The city emerged from an outside settlement called Union Field, who crafted by residents of around 8 km away Villes Spring 1856, only six years after the founding of the mother colony. The first inhabitants were Mormon pioneers who had been sent by the Church of Jesus Christ of Latter-day Saints in Salt Lake City, Utah Valley to settle in the adjoining south to the valley of the Great Salt Lake. The first name Union Field goes back to the fact that the first settlers an irrigation ditch and the fields in collective ownership, based on the community property of the Jerusalem church, docked, cleared and farmed.

A systematic colonization came but it was in transition after the Ute Indians were forced in 1869 to a reserve. Now the land after the Homestead Act were awarded individually; Although the members of the community property of the United Order had the first access to the settlement land, but there were a number of serious disputes had to be settled by the bishop of the church. For the year 1877 18 families in the village are demonstrated in 1884 the first school was built in 1887 founded the settlers their own local community within the church of Jesus Christ. This they called Mapleton, after a group of maple trees in the settlement area.

The supply of water for the irrigation of the fields and also the supply of arable land was too small, as the families grew. The settlers were dissatisfied with the administration through Springville, whose council asked them not have sufficient resources for the development of infrastructure. In response, the inhabitants turned to Parliament in 1901 in Salt Lake City and applied for the spin-off from Springville under the name that was already used by the congregation. It was granted in the same year and Mapleton self first with the status of a Town.

Under the self-administration the city flourished, especially large sums from the personal assets of more affluent citizens were donated. In the first decade of a new school building, road construction, a church building and sewers were financed, this also unusually large number of trees along boulevards and public parks. 1913 closed the municipality a contract with the Utah Power and Light Company for the supply of electricity and 1918 the irrigation system for the fields was expanded. 1948 Mapleton was recognized as a City.

Mapleton today

The population in Mapleton grew slowly in the early decades, as in the 1950s, more and more residents commuted into the economic center of Provo and Orem because the city under the mountains but away from larger watercourses the irrigated part of their land could no longer expand. As in the Utah Valley generally, this changed only in the 1990s.

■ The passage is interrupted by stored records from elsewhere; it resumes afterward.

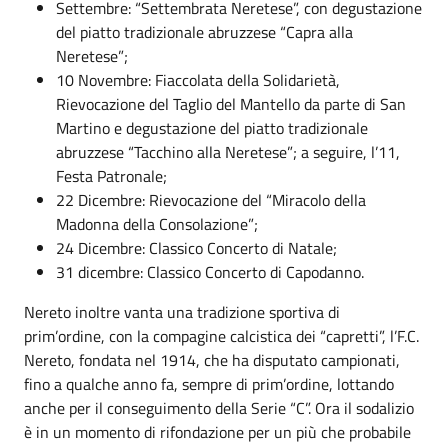
Settembre: “Settembrata Neretese”, con degustazione
del piatto tradizionale abruzzese “Capra alla
Neretese”;
10 Novembre: Fiaccolata della Solidarietà,
Rievocazione del Taglio del Mantello da parte di San
Martino e degustazione del piatto tradizionale
abruzzese “Tacchino alla Neretese”; a seguire, l’11,
Festa Patronale;
22 Dicembre: Rievocazione del “Miracolo della
Madonna della Consolazione”;
24 Dicembre: Classico Concerto di Natale;
31 dicembre: Classico Concerto di Capodanno.
Nereto inoltre vanta una tradizione sportiva di
prim’ordine, con la compagine calcistica dei “capretti”, l’F.C.
Nereto, fondata nel 1914, che ha disputato campionati,
fino a qualche anno fa, sempre di prim’ordine, lottando
anche per il conseguimento della Serie “C”. Ora il sodalizio
è in un momento di rifondazione per un più che probabile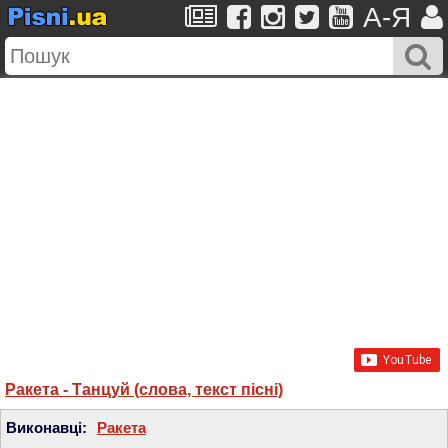
A-Я
Ракета - Танцуй (слова, текст пісні)
Виконавці:
Ракета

Since then, housing estates were built on the massive bad to farm soil and Mapleton developed to systematically suburb. The city .. From 3500 inhabitants in 1990 grew to about 8500 in 2009 Here Mapleton attracted above average wealthy residents, the median household income in 2000 was $ 60,985, while Utah County averaged $ 56,752. However, the inhabitants Mapletons have a significantly lower average level of education, only 25.9 % of the population has a college degree, while Utah County comes to 34.7 %.

The city has in the southern half of the municipal area has significant land reserves, which are not yet used for agricultural purposes, and plans by 2020 to continue to grow and then to have about 20,000 inhabitants.

The city is connected by U.S. Highway 89 to the northern industrial centers. They grew together in the north with Springville, in the west and southwest borders of Spanish Fork.